Curator
Bettina Baumgärtel, head of the painting collection, Kunstpalast Düsseldorf, with the aid of Kathrin Bürger
Museum press release, May 2005
For the first time, the museum kunst palast is staging a major survey exhibition of pictures from its collection of 275 works by Dutch and Flemish painters. About 190 selected paintings dating from the 16th to the 18th century from this own collection, supplemented by 70 drawings and prints and also by approx. 37 outstanding loans from private and public collections will be on show.
Alongside large-format historical narrative paintings from Caesar Boetius van Everdingen to Jan Victoors, the sumptuous splendour of luxuriant still-lifes from Jan Pieter Brueghel to Frans Snyders, the virtuoso works of the Leiden precision-painters Frans and Willem van Mieris, and the highly allusive genre scenes of Cornelis Dusart and Adriaen van Ostade, this overview of the “Golden Age of Painting” is rounded off above all by the atmospheric landscapes of such leading artists as Jan van Goyen, Joos de Momper and Jacob Isaacksz. van Ruisdael.
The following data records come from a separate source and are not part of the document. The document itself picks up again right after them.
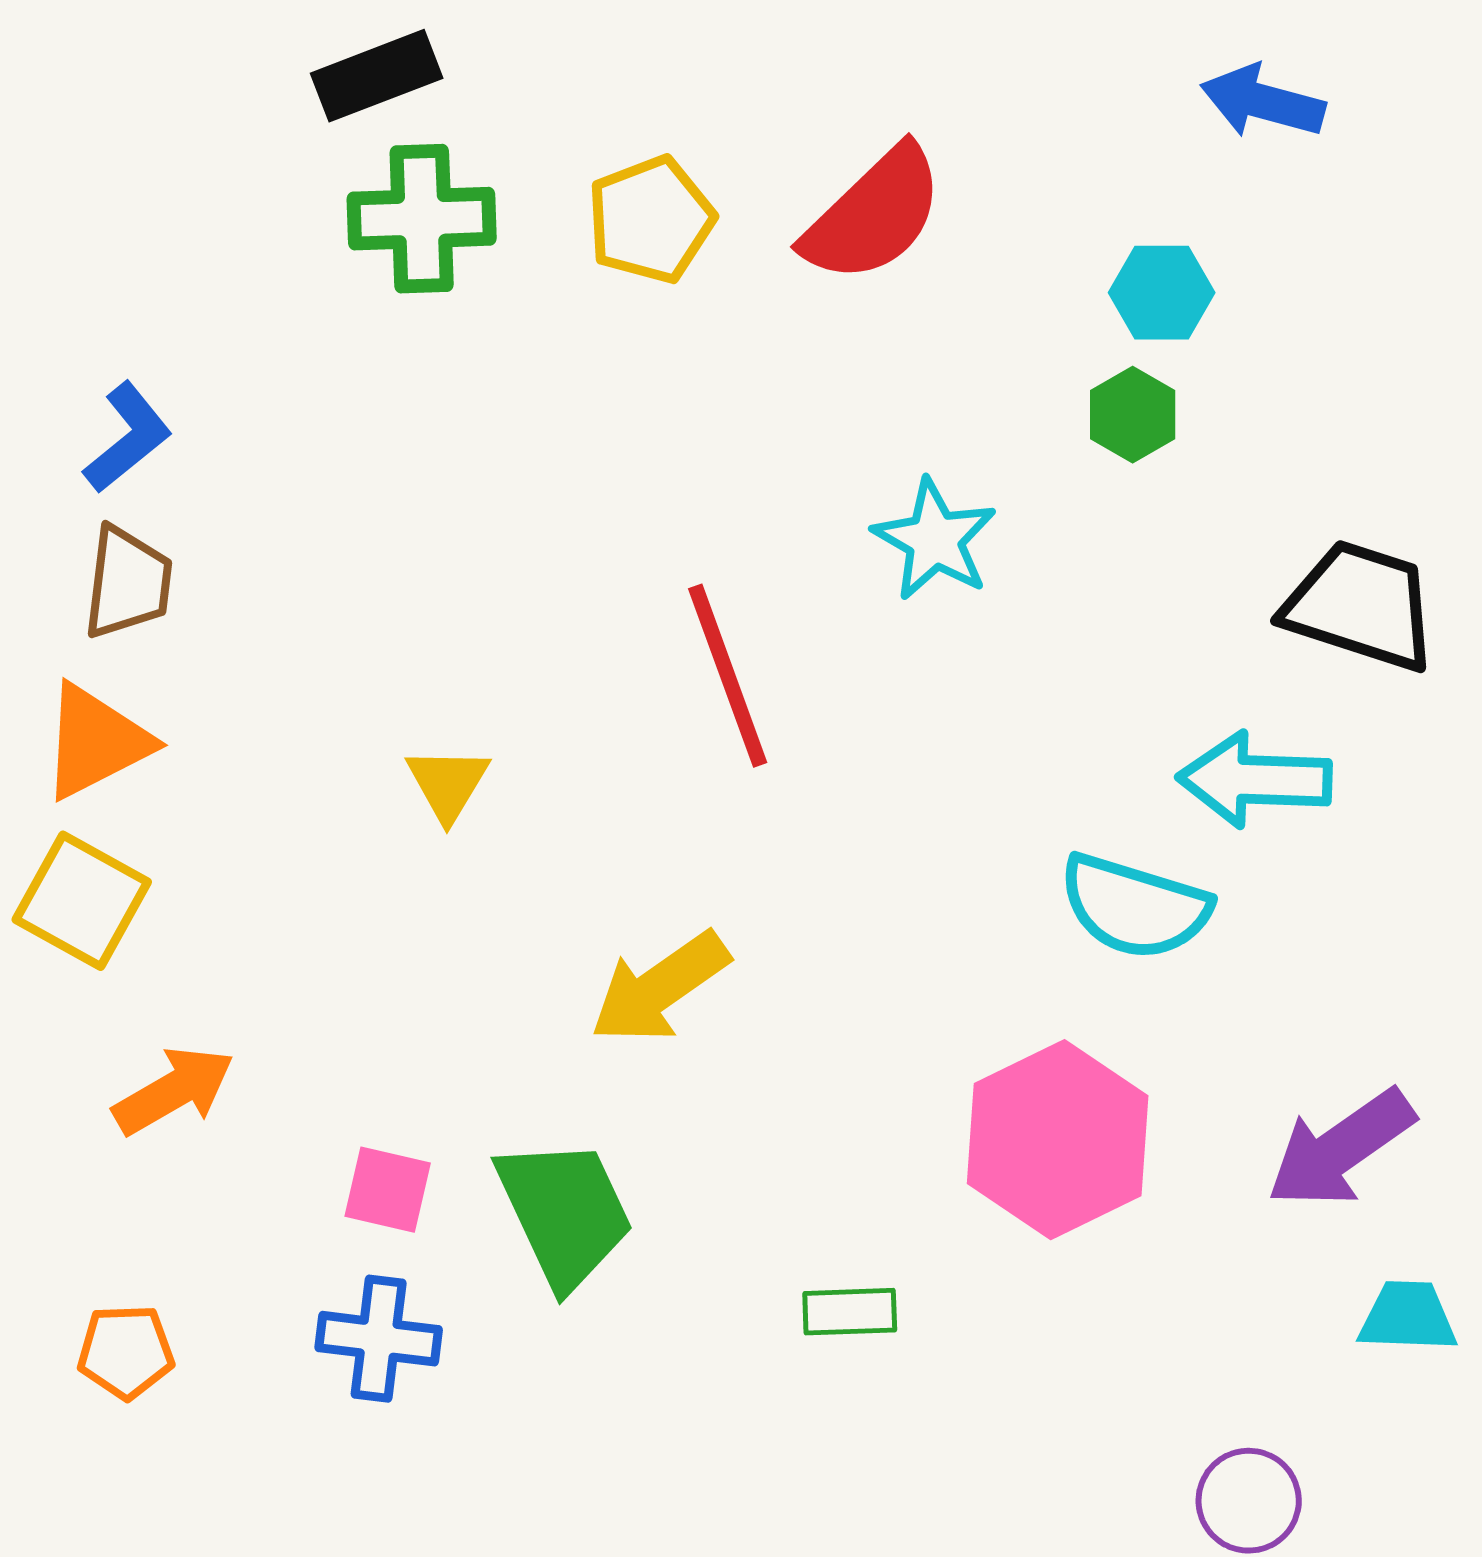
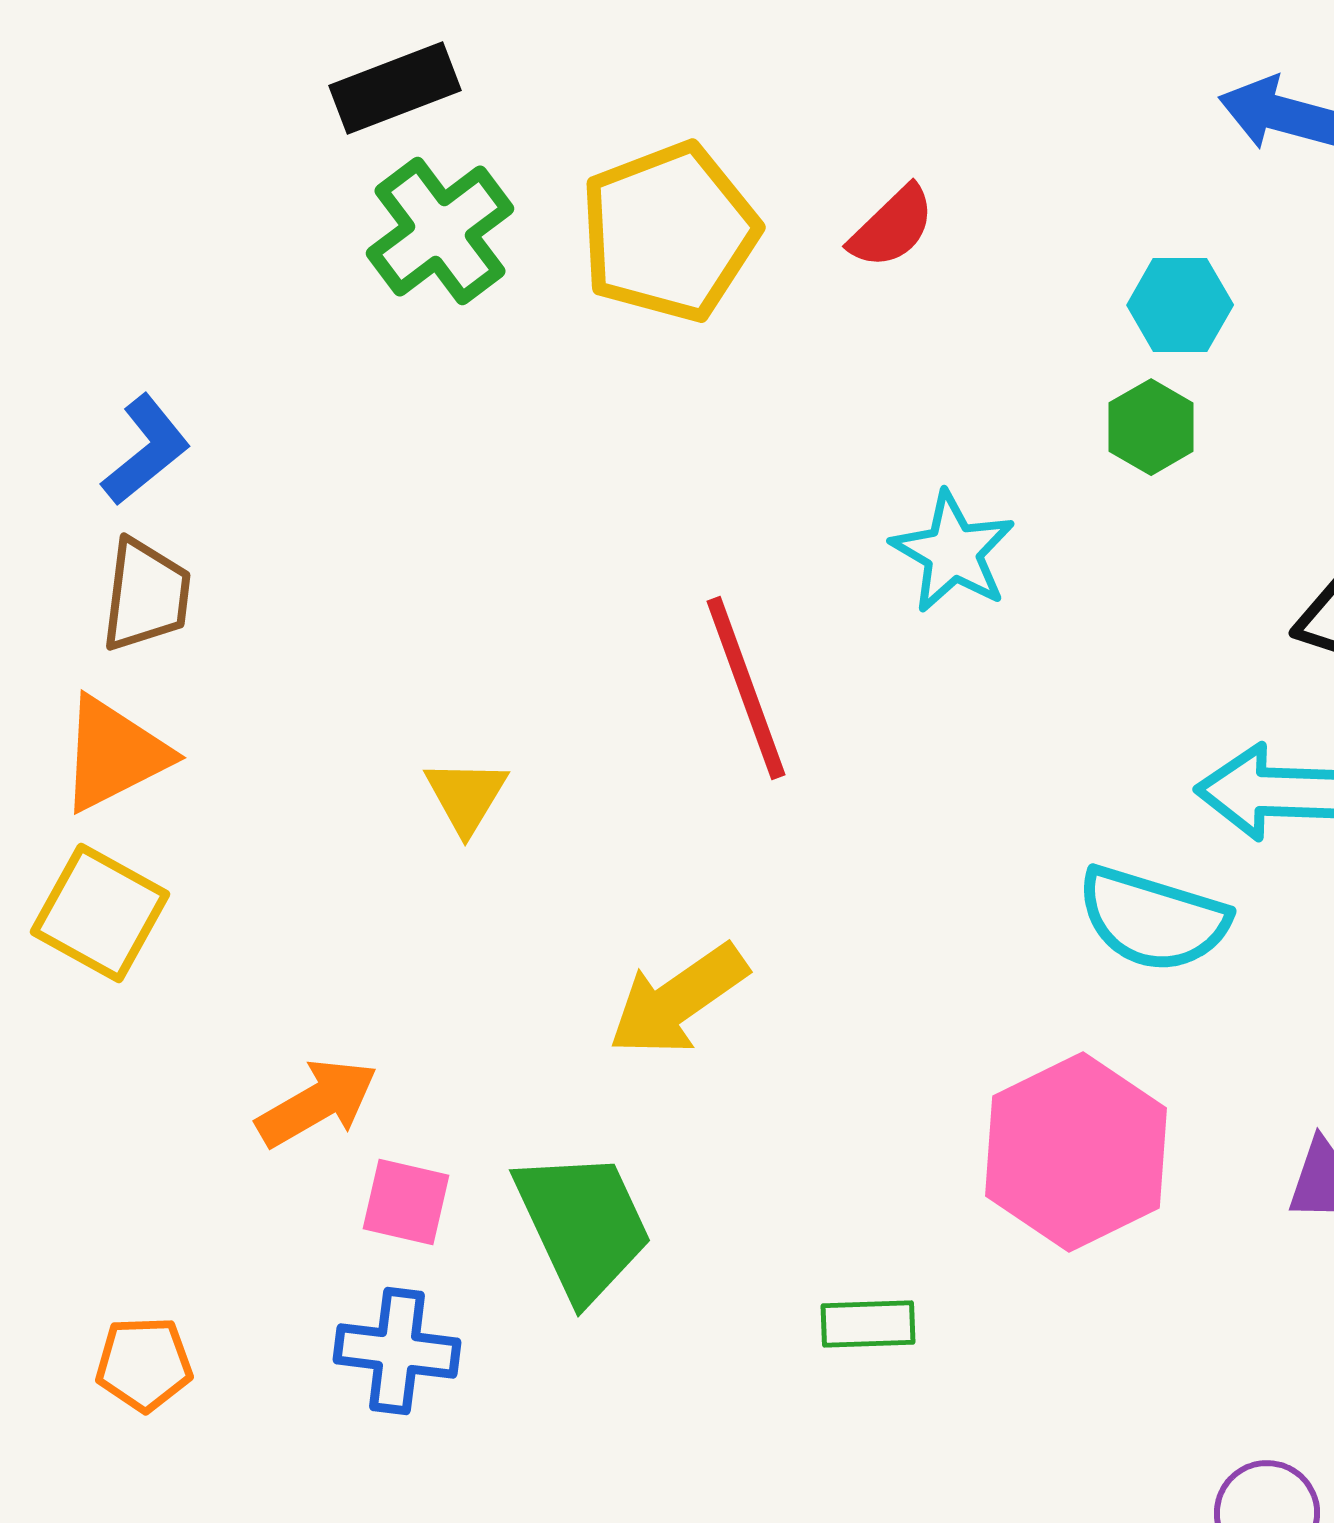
red semicircle: (874, 215) -> (892, 227), size x0.6
green cross: (422, 219) -> (440, 231), turned -35
yellow pentagon: (651, 220) -> (669, 232), size x1.4
orange arrow: (174, 1091) -> (317, 1103), moved

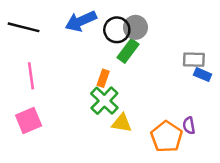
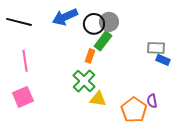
orange rectangle: (103, 78) -> (90, 56), moved

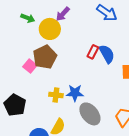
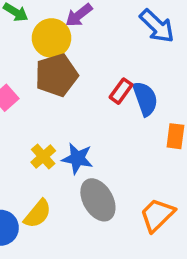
brown pentagon: (45, 57) -> (56, 75), moved
yellow cross: (56, 95) -> (43, 157), turned 32

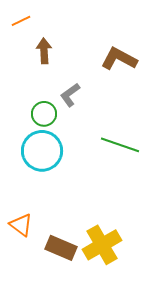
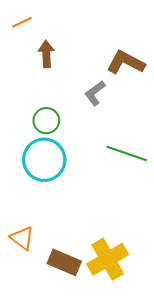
gray L-shape: (70, 95) -> (95, 93), moved

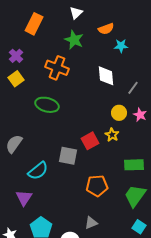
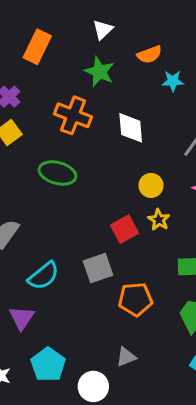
white diamond: (106, 76) -> (131, 128), moved
yellow circle: (119, 113) -> (151, 185), moved
gray square: (68, 156) -> (98, 268), moved, turned -30

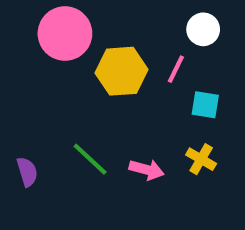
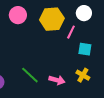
pink circle: (65, 34) -> (18, 15), size x0.7
yellow hexagon: (121, 71) -> (52, 19), moved

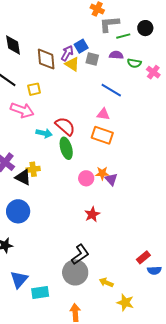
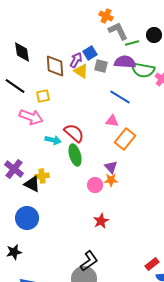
gray L-shape: (109, 24) -> (118, 31), turned 70
purple semicircle: (116, 55) -> (125, 62), size x1.5
green semicircle: (134, 63) -> (143, 70), size x1.6
orange rectangle: (102, 135) -> (125, 139), moved, turned -70
purple triangle: (111, 179) -> (111, 167), moved

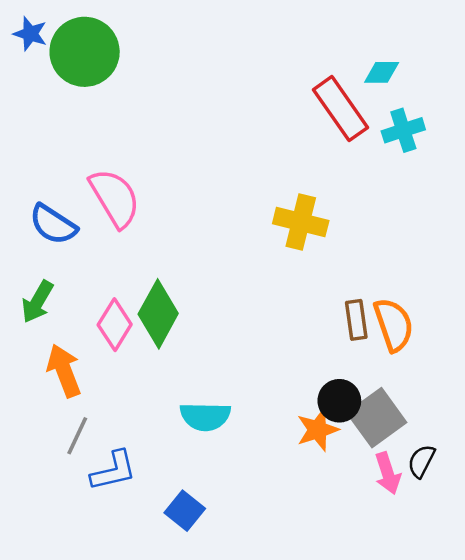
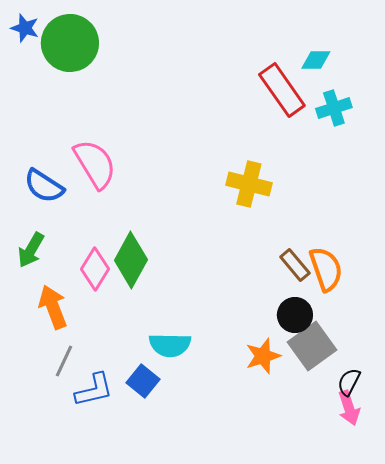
brown rectangle: (356, 320) -> (295, 265), turned -32
black circle: (339, 401) -> (295, 315), moved
pink arrow: (388, 473) -> (349, 408), moved
blue square: (185, 511) -> (143, 381), moved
The exhibition is supplemented by outstanding loans from public collections including those of the Rijksmuseum in Amsterdam, the Alte Pinakothek in Munich, the Gemäldegalerie Kassel, the Museum Boijmans van Beuningen in Rotterdam and the Dordrechts Museum, but also from private German collections. In this way, a number of works from the Electoral Collection, which by the vicissitudes of dynastic inheritance were moved from Düsseldorf to Munich in 1805, will be finding their way back home for a while.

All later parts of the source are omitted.